— BRIEF —
All of the lines below need to be copied exactly, apart from the pictures.

— RECORDS SHOWN —
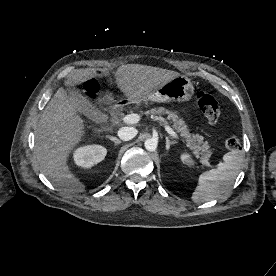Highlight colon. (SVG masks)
I'll list each match as a JSON object with an SVG mask.
<instances>
[{"label":"colon","mask_w":276,"mask_h":276,"mask_svg":"<svg viewBox=\"0 0 276 276\" xmlns=\"http://www.w3.org/2000/svg\"><path fill=\"white\" fill-rule=\"evenodd\" d=\"M83 87L90 92H93L95 89L93 81L91 80L84 82ZM196 100L202 114L211 124H217L221 120V112L218 101L210 92L205 90L199 91L197 93ZM224 145L226 149L235 151L239 149V139L233 135L229 136L226 138Z\"/></svg>","instance_id":"5ec220e1"}]
</instances>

— RESULT —
Highlight colon. (SVG masks)
I'll list each match as a JSON object with an SVG mask.
<instances>
[{"label":"colon","mask_w":276,"mask_h":276,"mask_svg":"<svg viewBox=\"0 0 276 276\" xmlns=\"http://www.w3.org/2000/svg\"><path fill=\"white\" fill-rule=\"evenodd\" d=\"M83 87L90 92H93L95 89L93 81L91 80L84 82ZM196 100L202 114L211 124H217L221 120V112L218 101L210 92L205 90L199 91L197 93ZM224 145L226 149L235 151L239 149V139L233 135L229 136L226 138Z\"/></svg>","instance_id":"5ec220e1"}]
</instances>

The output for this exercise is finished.